Work instructions — Reproduce, exactly and only, the lines of the data that follows from the one containing "tenant fit‑outs. This" down to the one containing "September 23, 2024", without pictures.

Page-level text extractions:
-.-.-

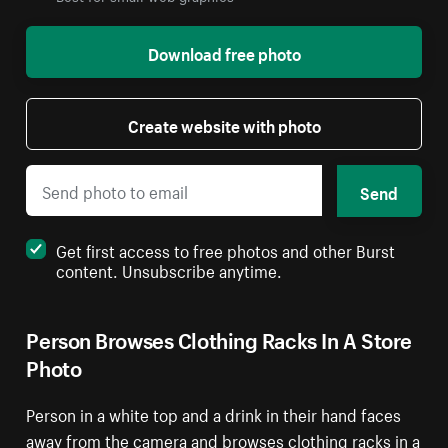
Download free photo
Create website with photo
Send
Get first access to free photos and other Burst
content. Unsubscribe anytime.
Person Browses Clothing Racks In A Store
Photo
Person in a white top and a drink in their hand faces
away from the camera and browses clothing racks in a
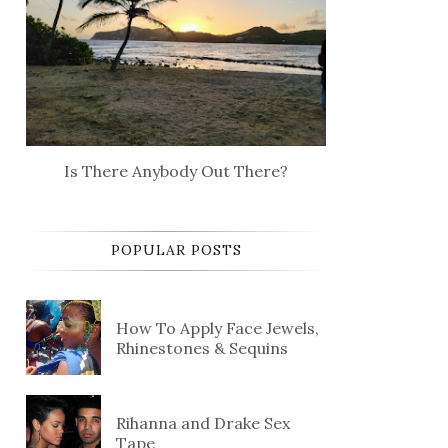
Is There Anybody Out There?
POPULAR POSTS
How To Apply Face Jewels,
Rhinestones & Sequins
Rihanna and Drake Sex
Tape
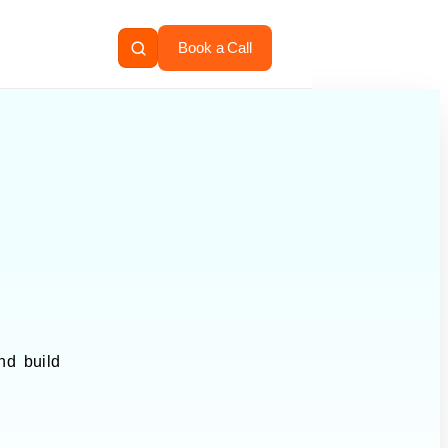
Book a Call
nd build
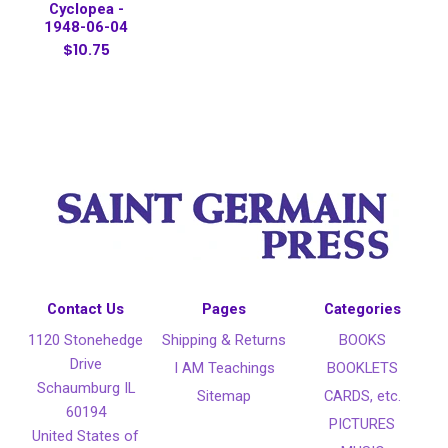
Cyclopea -
1948-06-04
$10.75
Contact Us
Pages
Categories
1120 Stonehedge
Shipping & Returns
BOOKS
Drive
I AM Teachings
BOOKLETS
Schaumburg IL
Sitemap
CARDS, etc.
60194
PICTURES
United States of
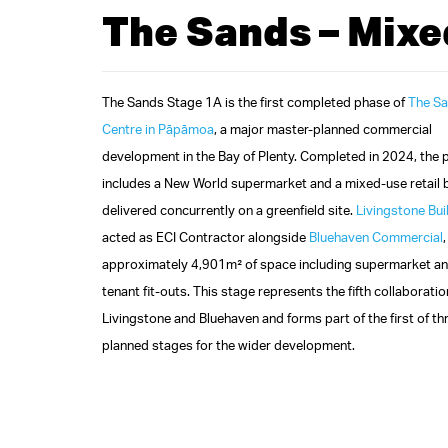
The Sands – Mixe
The Sands Stage 1A is the first completed phase of
The S
Centre in Pāpāmoa
, a major master‑planned commercial
development in the Bay of Plenty. Completed in 2024, the 
includes a New World supermarket and a mixed‑use retail 
delivered concurrently on a greenfield site.
Livingstone Bui
acted as ECI Contractor alongside
Bluehaven Commercial
approximately 4,901m² of space including supermarket an
tenant fit‑outs. This stage represents the fifth collaborat
Livingstone and Bluehaven and forms part of the first of th
planned stages for the wider development.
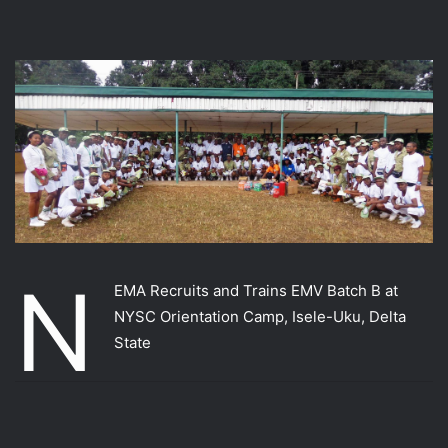
N
EMA Recruits and Trains EMV Batch B at
NYSC Orientation Camp, Isele-Uku, Delta
State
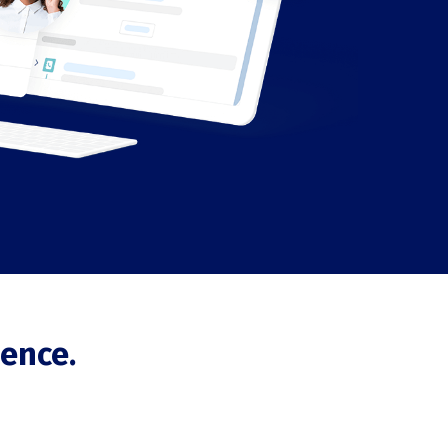
ence.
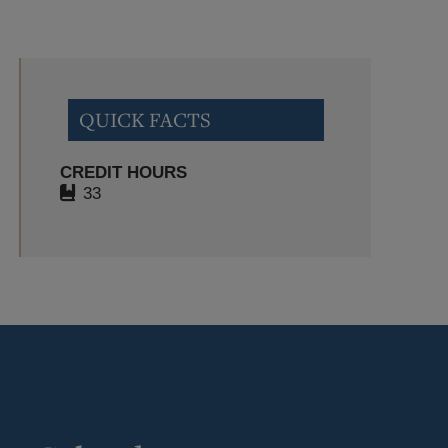
QUICK FACTS
CREDIT HOURS
33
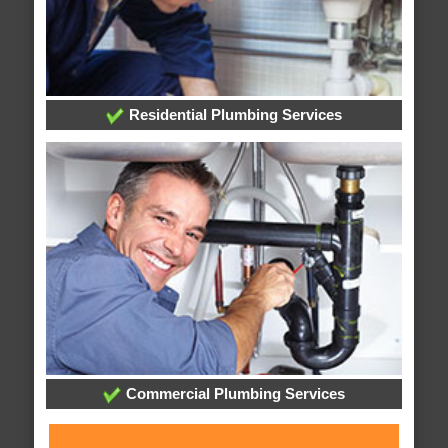
Residential Plumbing Services
Commercial Plumbing Services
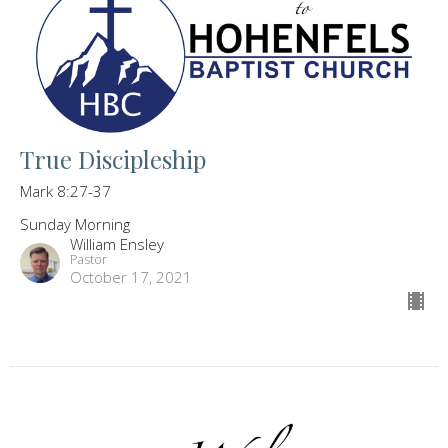
True Discipleship
Mark 8:27-37
Sunday Morning
William Ensley
Pastor
October 17, 2021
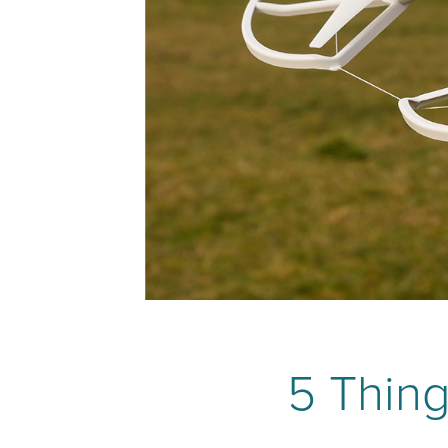
5 Thing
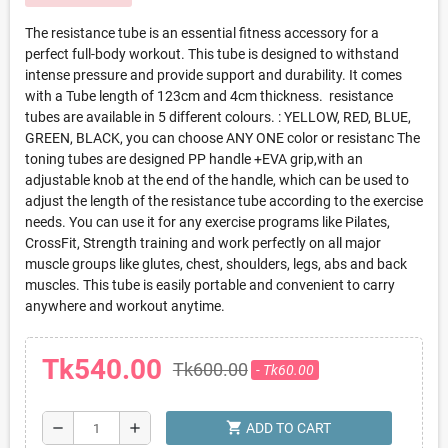
The resistance tube is an essential fitness accessory for a
perfect full-body workout. This tube is designed to withstand
intense pressure and provide support and durability. It comes
with a Tube length of 123cm and 4cm thickness. resistance
tubes are available in 5 different colours. : YELLOW, RED, BLUE,
GREEN, BLACK, you can choose ANY ONE color or resistanc The
toning tubes are designed PP handle +EVA grip,with an
adjustable knob at the end of the handle, which can be used to
adjust the length of the resistance tube according to the exercise
needs. You can use it for any exercise programs like Pilates,
CrossFit, Strength training and work perfectly on all major
muscle groups like glutes, chest, shoulders, legs, abs and back
muscles. This tube is easily portable and convenient to carry
anywhere and workout anytime.
Tk540.00
Tk600.00
- Tk60.00
shopping_cart
remove
add
ADD TO CART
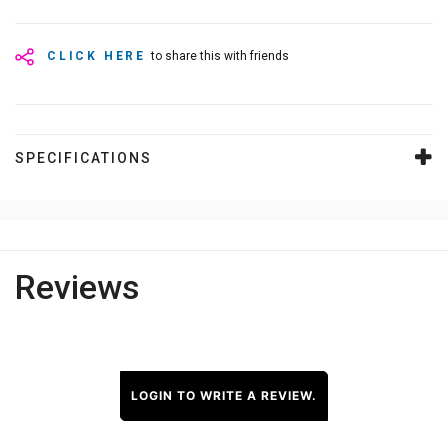
CLICK HERE
to share this with friends
SPECIFICATIONS
Reviews
LOGIN TO WRITE A REVIEW.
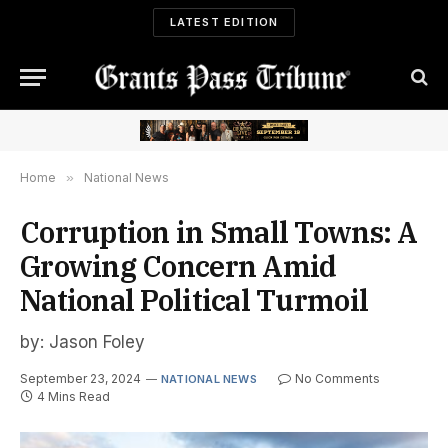
LATEST EDITION
Home
»
National News
Corruption in Small Towns: A
Growing Concern Amid
National Political Turmoil
by: Jason Foley
September 23, 2024
No Comments
NATIONAL NEWS
4 Mins Read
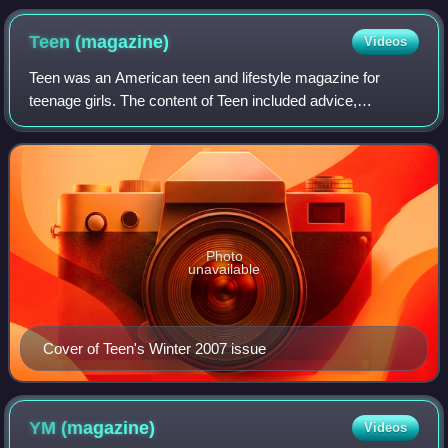
Teen
(magazine)
Videos
Teen was an American teen and lifestyle magazine for
teenage girls. The content of Teen included advice,
entertainment news, quizzes, fashion, beauty, celebrity role
models, and "real-girl stories". T
Photo
unavailable
Cover of Teen's Winter 2007 issue
YM
(magazine)
Videos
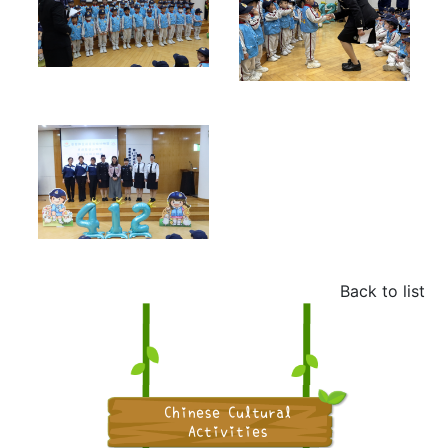
Back to list
Chinese Cultural
Activities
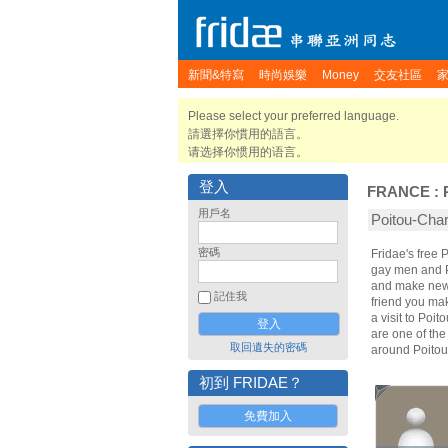
新聞&特寫
時尚娛樂
Money
交友社區
Please select your preferred language.
請選擇你慣用的語言。
请选择你惯用的语言。
登入
FRANCE
:
用戶名
Poitou-Ch
密碼
Fridae's free
gay men and P
and make new 
記住我
friend you ma
a visit to Poi
are one of the
取回遺失的密碼
around Poitou
初到 FRIDAE？
免費加入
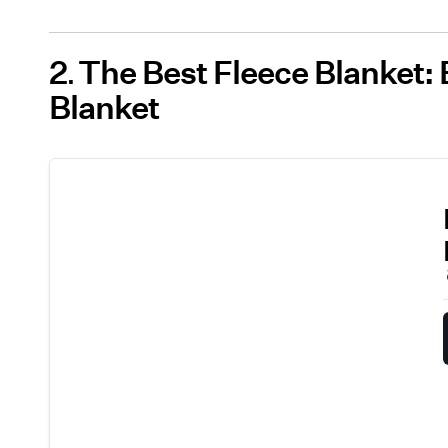
2
The Best Fleece Blanket: 
Blanket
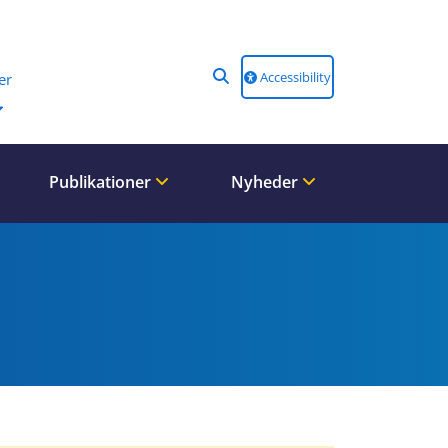
Accessibility
er
Publikationer
Nyheder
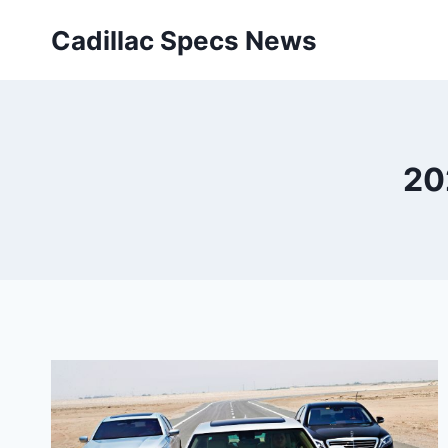
Skip
Cadillac Specs News
to
content
20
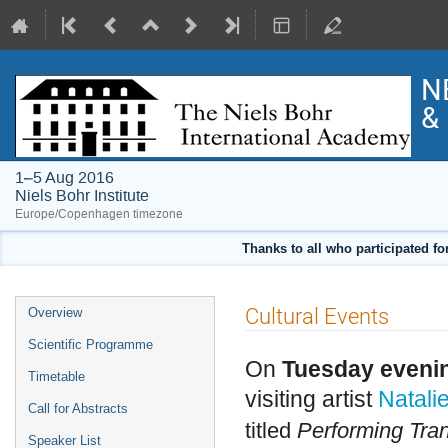
N
& 
1–5 Aug 2016
Niels Bohr Institute
Europe/Copenhagen timezone
Thanks to all who participated fo
Event
Cultural Events
Overview
menu
Scientific Programme
On
Tuesday eveni
Timetable
visiting artist
Natali
Call for Abstracts
titled
Performing Tran
Speaker List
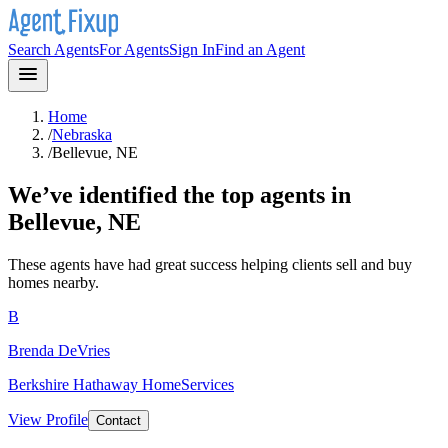
Search Agents
For Agents
Sign In
Find an Agent
Home
/
Nebraska
/
Bellevue, NE
We’ve identified the top agents in
Bellevue, NE
These agents have had great success helping clients sell and buy
homes nearby.
B
Brenda DeVries
Berkshire Hathaway HomeServices
View Profile
Contact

-.-.-

Solution to this task —
tenant fit‑outs. This stage represents the fifth collaborat
Livingstone and Bluehaven and forms part of the first of th
planned stages for the wider development.
N
EMA Recruits and Trains EMV Batch B at
NYSC Orientation Camp, Isele-Uku, Delta
State
ence.
QUICK FACTS
CREDIT HOURS
33
Residential Plumbing Services
Commercial Plumbing Services
True Discipleship
Mark 8:27-37
Sunday Morning
William Ensley
Pastor
October 17, 2021
5 Thing
The resistance tube is an essential fitness accessory for a
perfect full-body workout. This tube is designed to withstand
intense pressure and provide support and durability. It comes
with a Tube length of 123cm and 4cm thickness. resistance
tubes are available in 5 different colours. : YELLOW, RED, BLUE,
GREEN, BLACK, you can choose ANY ONE color or resistanc The
toning tubes are designed PP handle +EVA grip,with an
adjustable knob at the end of the handle, which can be used to
adjust the length of the resistance tube according to the exercise
needs. You can use it for any exercise programs like Pilates,
CrossFit, Strength training and work perfectly on all major
muscle groups like glutes, chest, shoulders, legs, abs and back
muscles. This tube is easily portable and convenient to carry
anywhere and workout anytime.
Tk540.00
Tk600.00
- Tk60.00
shopping_cart
remove
add
ADD TO CART
CLICK HERE
to share this with friends
SPECIFICATIONS
Reviews
LOGIN TO WRITE A REVIEW.
LATEST EDITION
Home
»
National News
Corruption in Small Towns: A
Growing Concern Amid
National Political Turmoil
by: Jason Foley
September 23, 2024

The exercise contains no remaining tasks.